Maintenant, retournez le tissu et répétez la même procédure en coupant dans le derme parallèlement à la bordure avec la graisse sous-cutanée. Une fois le derme isolé, coupez le tissu en cubes en pressant le tissu avec une pince et en coupant le tissu dans une direction à l’aide du scalpel. Placez ensuite 10 à 20 de ces morceaux de tissu dans le quart supérieur de la fiole T-25 à l’aide de la pince.
Compter les cellules à l’aide d’un compteur cellulaire automatisé et ensemencer les SMC en trois fois à une densité d’ensemencement de 30 000 cellules par puits dans 200 microlitres de milieu SMC dans la plaque ECIS recouverte de gélatine. Placez la plaque avec les SMC dans le support de 96 puits de l’ECIS dans l’incubateur de culture cellulaire. Double-cliquez sur le logiciel ECIS Applied BioPhysics pour ouvrir le programme et appuyez sur le bouton Configuration.

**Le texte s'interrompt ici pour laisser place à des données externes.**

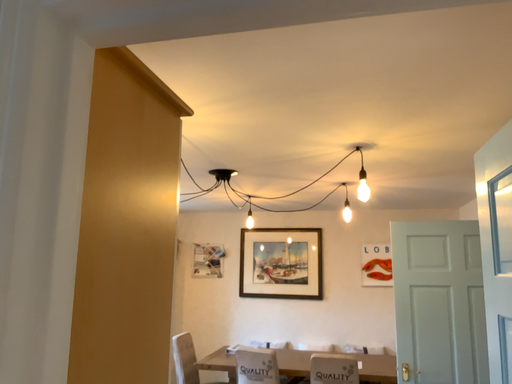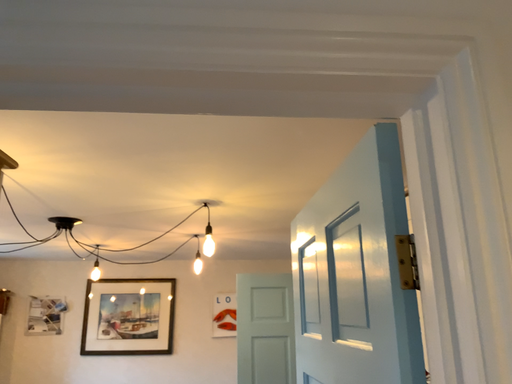 Question: How did the camera likely rotate when shooting the video?

Choices:
 (A) rotated left
 (B) rotated right

Answer: (B) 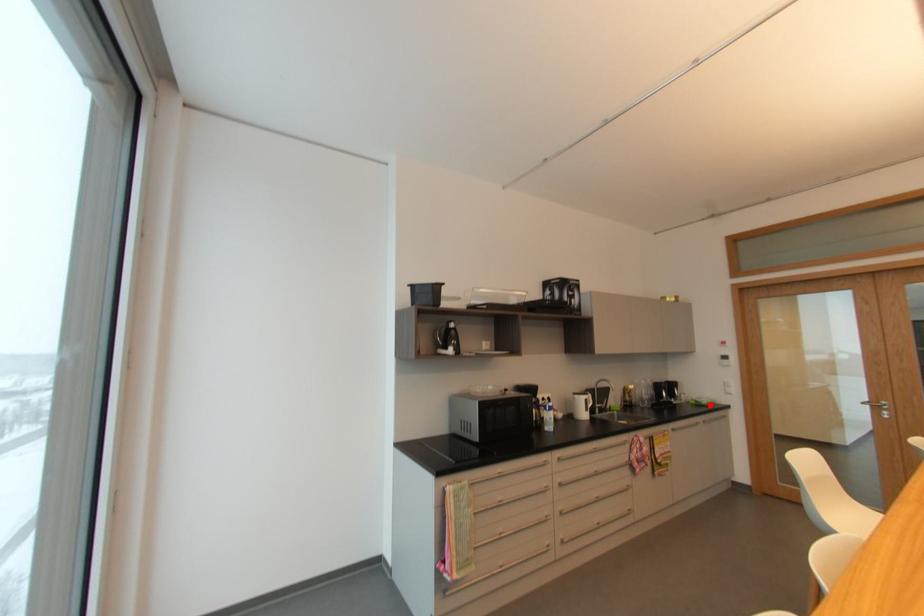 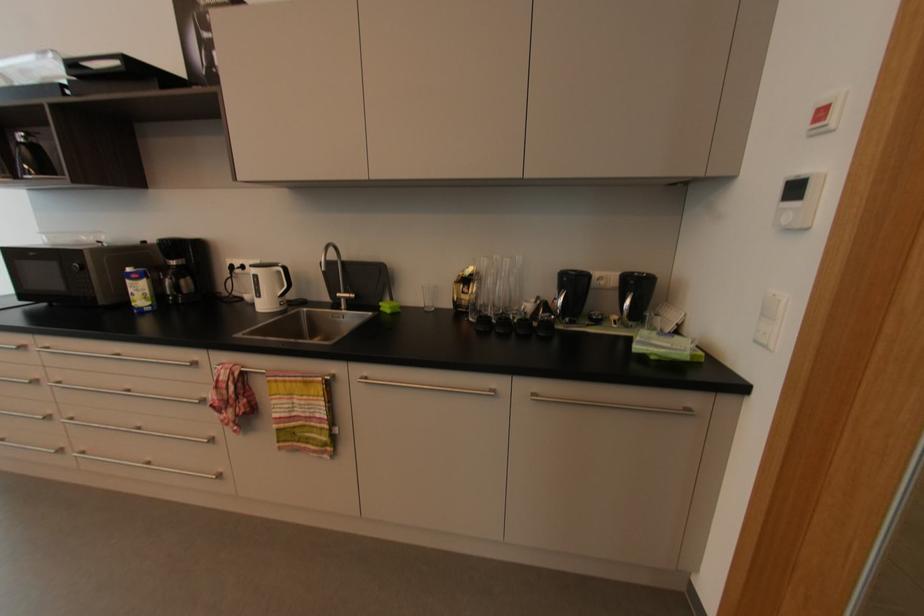 Locate, in the second image, the point that corresponds to the highlighted location in the first image.

(657, 358) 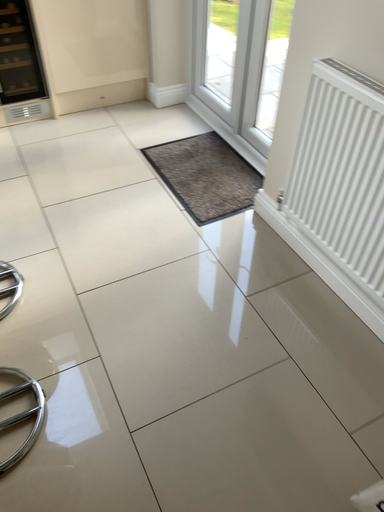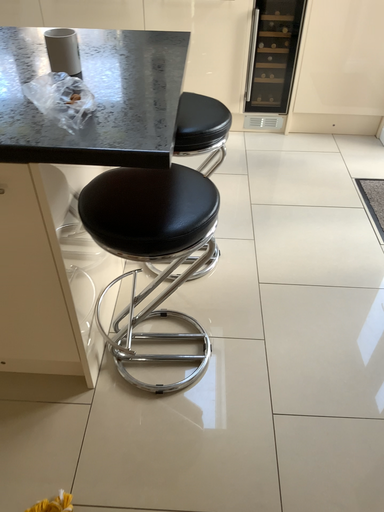 Question: How did the camera likely rotate when shooting the video?

Choices:
 (A) rotated right
 (B) rotated left

Answer: (B) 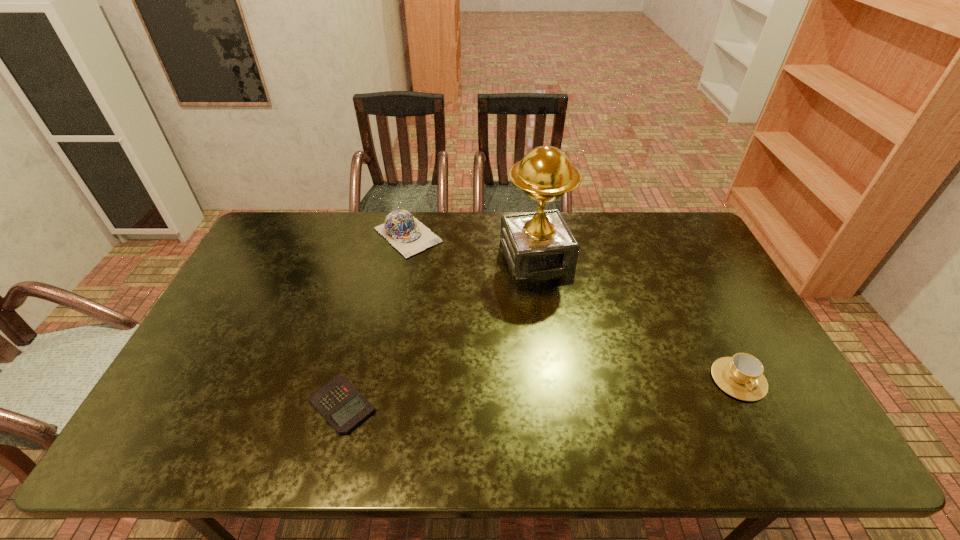 Find the location of a particular element. The width and height of the screenshot is (960, 540). the shortest object is located at coordinates (339, 402).

This screenshot has width=960, height=540. I want to click on the second shortest object, so click(741, 376).

This screenshot has width=960, height=540. I want to click on the rightmost object, so click(741, 376).

Identify the location of the second tallest object. (402, 230).

At what (x,y) coordinates should I click in order to perform the action: click on the tallest object. Please return your answer as a coordinate pair (x, y). This screenshot has height=540, width=960. Looking at the image, I should click on point(540,243).

Image resolution: width=960 pixels, height=540 pixels. In order to click on award in this screenshot , I will do `click(540, 243)`.

Find the location of `free space located 0.300m on the right of the calculator`. free space located 0.300m on the right of the calculator is located at coordinates (500, 404).

Identify the location of free space located 0.320m on the front, side, and top of the second tallest object. (488, 307).

Identify the location of vacant region located 0.090m on the front, side, and top of the second tallest object. (443, 267).

The height and width of the screenshot is (540, 960). I want to click on blank space located 0.360m on the front, side, and top of the second tallest object, so click(x=496, y=315). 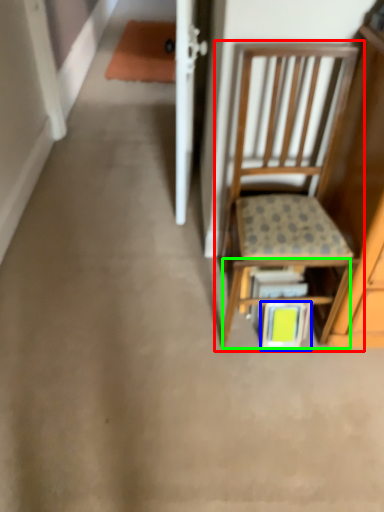 Question: Estimate the real-world distances between objects in this image. Which object is closer to chair (highlighted by a red box), book (highlighted by a blue box) or shelf (highlighted by a green box)?

Choices:
 (A) book
 (B) shelf

Answer: (B) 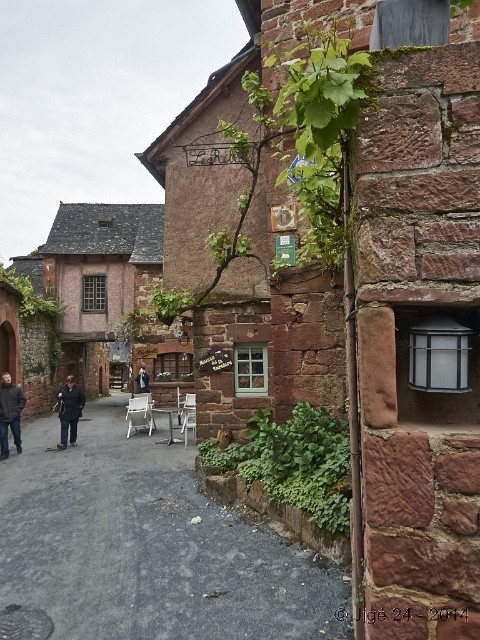 You are standing on the rustic street and see two points marked on the wall. Which point is closer to you, point [60,413] or point [143,378]?

Point [60,413] is in front of point [143,378], so it is closer to you.

You are standing in the rustic street scene and want to know if you can hang a small birdhouse on the smooth stone alley at center without it being blocked by the dark gray fabric jacket at center. Can you do this?

The smooth stone alley at center is taller than the dark gray fabric jacket at center, so yes, you can hang the birdhouse on the smooth stone alley at center without it being blocked by the jacket.

You are standing on the rustic street and see both the dark gray jacket at lower left and the dark gray fabric jacket at center. Which jacket is closer to you?

The dark gray jacket at lower left is closer to you because it is in front of the dark gray fabric jacket at center. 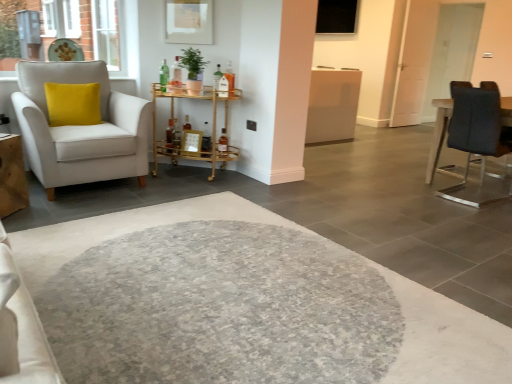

Vérifiez si toutes les électrodes sont en contact avec le support dans le panneau inférieur gauche étiqueté Configuration du puits. Si les électrodes ne sont pas correctement connectées, ajustez la plaque dans le support avant de commencer la mesure. Sélectionnez maintenant le type de plaque dans le même panneau en cliquant sur Type de tableau.
Ensuite, préparez deux pipettes réglées à deux microlitres et 150 microlitres de volume. Avant de commencer la stimulation, appuyez sur Marquer dans le logiciel et placez un commentaire. Pour stimuler les cellules, retirez le couvercle et placez-le sur une surface stérile à l’intérieur de l’incubateur.
Ensuite, induisez la contraction de SMC en pipetant deux microlitres de la solution de travail d’ionomycine dans chaque puits le plus rapidement possible. Une fois que toutes les cellules ont été stimulées, mélanger le milieu dans les puits à l’aide de la deuxième pipette. Pour déterminer la reproductibilité de la mesure interexpérimentale, deux mesures indépendantes de toutes les lignées cellulaires de contrôle et de patients incluses ont été tracées sous la forme d’un diagramme de Bland-Altman, démontrant que cette méthode ne montrait pas de variabilité en dehors de l’intervalle de confiance, à l’exception d’une lignée cellulaire aberrante.
Deux puits ensemencés avec la même expérience et stimulés simultanément ont montré pratiquement la même courbe de réponse contractuelle. Pour valider si la réponse montrée était une contraction et non un stress osmotique en raison de la stimulation à l’ionomycine, le milieu a été remplacé après la stimulation et le comportement des cellules a été enregistré, ce qui a montré que les cellules stimulées ont recommencé à se propager sur l’électrode. La réponse contractile dans les SMC dérivées d’aortes saines et non dilatées a montré une réponse médiane de 61% par rapport à la réponse médiane de 52% des patients atteints d’anévrisme de l’aorte abdominale.
La réponse contractile moyenne du groupe témoin a été utilisée pour identifier quatre patients qui avaient des valeurs de contraction inférieures aux valeurs normales. L’analyse par transfert western et la quantification subséquente ont confirmé que les cellules expriment des marqueurs SMC. Pour déterminer la capacité proliférative du SMC, la qPCR a été réalisée pour Ki67.
L’expression de Ki67 était détectable dans toutes les cellules, mais n’était pas corrélée avec la sortie contractile. Lorsque vous stimulez les cellules pour la contraction, n’oubliez pas de ne pas pipeter trop de puits en même temps et d’essayer de pipeter le plus rapidement possible. Cette procédure peut nécessiter un peu de pratique.
En utilisant cette méthode, nous avons divisé les patients en fonction de leur contraction et pour abaisser la contraction normale, ce qui nous a permis d’étudier ces patients et les liens avec leurs caractéristiques cliniques telles que le tabagisme.